Okay, I’ll admit it. My attention getter is a bit on the tawdry and dramatic side, but according to the 2013 Perspective of Irreplaceable Teachers: What America’s Best Teachers Think about Teaching, America’s top teachers have a love-hate relationship with their profession: loving the act of teaching children while loathing the teaching conditions that surround them.
Worse yet, 75% of top teachers plan on leaving their positions in the next 5 years, a most troubling exodus. Exactly what education cannot afford.
The survey, conducted by the nonprofit The New Teacher Project founded by controversial educational reformer Michelle Rea, surveyed 117 of America’s top teachers representing 36 states and all 10 of the nation’s largest school districts, collectively having won almost the nation’s major teaching awards including National Board certification, state “Teacher of the Year” honors, Milken Educator Awards, TNTP, NEA and KIPP.
The survey provides a glimpse into the minds of our country’s most successful teachers, and the view is of critical concern. The survey focussed on three areas: 1) How successful teaching should be measured 2) How teaching can be improved 3) How teachers perceive their profession.
How to measure good teaching
Top educators agree that successful teaching is multi-dimensional. It must be measured not only by student test performance, but also long-term student success, quality of student engagement, and evaluative feedback from students, peers, and administrators as opposed to a laser focus on standardized test results.
In fact, half of the teachers surveyed believe standardized tests do more harm than good. While acknowledging that measuring student learning is important, they believe standardized tests narrow our definition of what learning is, make educators focus on less rigorous thinking “because deeper thinking is harder to assess,” and take away valuable teaching time in the interest of test prep.
What contributes to successful teaching
First, what factors are least likely to foster good teaching. Teachers respond in unison: formal education programs and staff professional development. Teachers cite lack of rigor in the teacher prep programs and lack of relevance of their professional development to actual classroom experiences.
This is astounding since these are the two dominant paths for teacher development, and both are ineffective in the minds of top teachers. It suggests that the millions spent by the government, universities and other institutions have a largely negligible effect on the quality of teaching.
What would most contribute to improved teaching? Teachers crave the opportunity to master new methods and practices over a sustained period with structured feedback from their peers. In other words, time and support to incorporate best practices in their own classrooms.

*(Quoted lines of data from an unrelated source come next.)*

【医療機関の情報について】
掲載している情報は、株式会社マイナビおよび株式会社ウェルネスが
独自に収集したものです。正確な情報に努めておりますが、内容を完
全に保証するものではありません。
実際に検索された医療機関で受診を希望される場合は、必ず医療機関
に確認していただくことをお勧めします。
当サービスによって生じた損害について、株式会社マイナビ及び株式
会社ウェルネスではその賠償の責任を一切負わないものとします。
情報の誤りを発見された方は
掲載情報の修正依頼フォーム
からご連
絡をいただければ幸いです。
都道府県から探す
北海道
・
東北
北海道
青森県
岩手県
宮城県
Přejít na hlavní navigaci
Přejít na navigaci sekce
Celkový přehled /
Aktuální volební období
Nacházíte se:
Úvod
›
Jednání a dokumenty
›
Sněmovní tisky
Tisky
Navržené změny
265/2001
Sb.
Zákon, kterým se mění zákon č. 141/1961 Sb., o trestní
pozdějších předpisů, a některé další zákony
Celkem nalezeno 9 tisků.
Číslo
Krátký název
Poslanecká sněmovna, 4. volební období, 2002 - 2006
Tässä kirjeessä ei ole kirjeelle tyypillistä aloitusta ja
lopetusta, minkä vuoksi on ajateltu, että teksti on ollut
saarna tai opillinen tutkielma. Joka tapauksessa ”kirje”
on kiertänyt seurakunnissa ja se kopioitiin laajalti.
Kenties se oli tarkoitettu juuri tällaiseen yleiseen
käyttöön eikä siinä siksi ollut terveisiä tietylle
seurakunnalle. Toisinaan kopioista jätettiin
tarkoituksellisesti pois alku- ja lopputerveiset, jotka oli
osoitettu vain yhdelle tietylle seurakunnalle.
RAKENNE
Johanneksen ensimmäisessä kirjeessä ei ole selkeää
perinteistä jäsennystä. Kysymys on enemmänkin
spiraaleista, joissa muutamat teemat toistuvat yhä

How educators feel about their profession
Here’s the loving/hating part. America’s top teachers unabashedly love teaching, but in the same breath, they increasingly loathe the profession. They cite challenges including low pay, excessive bureaucracy, poor working conditions and ineffective leaders and colleagues.
Teaching is great; being a teacher not so much. Their long-term plans are telling: 75% of this distinguished group of educators plan on leaving their current position within 5 years, 60% plan on leaving the teaching profession altogether within that timeframe. This compares with a 2011 figure 43%.
In a field that needs more than ever to attract and retain outstanding educators, these statistics warrant serious soul searching for our system of public education. Loving teaching, but the field, not so much: here’s a sampling of this dichotomy, in their own words:
“I love being with kids every day and hearing them say, “I get it now, miss.” I enjoy figuring out and applying strategies that will help my kids think and learn.”“Almost every moment of the week, I feel that I am either sacrificing my students’ learning or my own health and personal satisfaction. I am constantly deciding to cut corners for students in order to prioritize my own life, or to prioritize my students and put my personal life second."“With teaching, every day is different. You are constantly in motion, engaged and working toward something that is more important than yourself. Your work is critical, life-changing, and ultimately the most empowering gift you can give to your students.”“I am particularly frustrated with how much of my time is demanded for things that do not help my students in any way. Bureaucracy, a lack of policy dedicated to students, and top-down governance are destroying the profession.”
The study concludes that education today offers teachers “tremendous personal rewards but also exacts a great personal cost.” In an educational conversation which currently centers on finger pointing and reform-of-the-day, perhaps we need to take a step back and listen to the cries or our top teachers before they’re no longer around to be heard.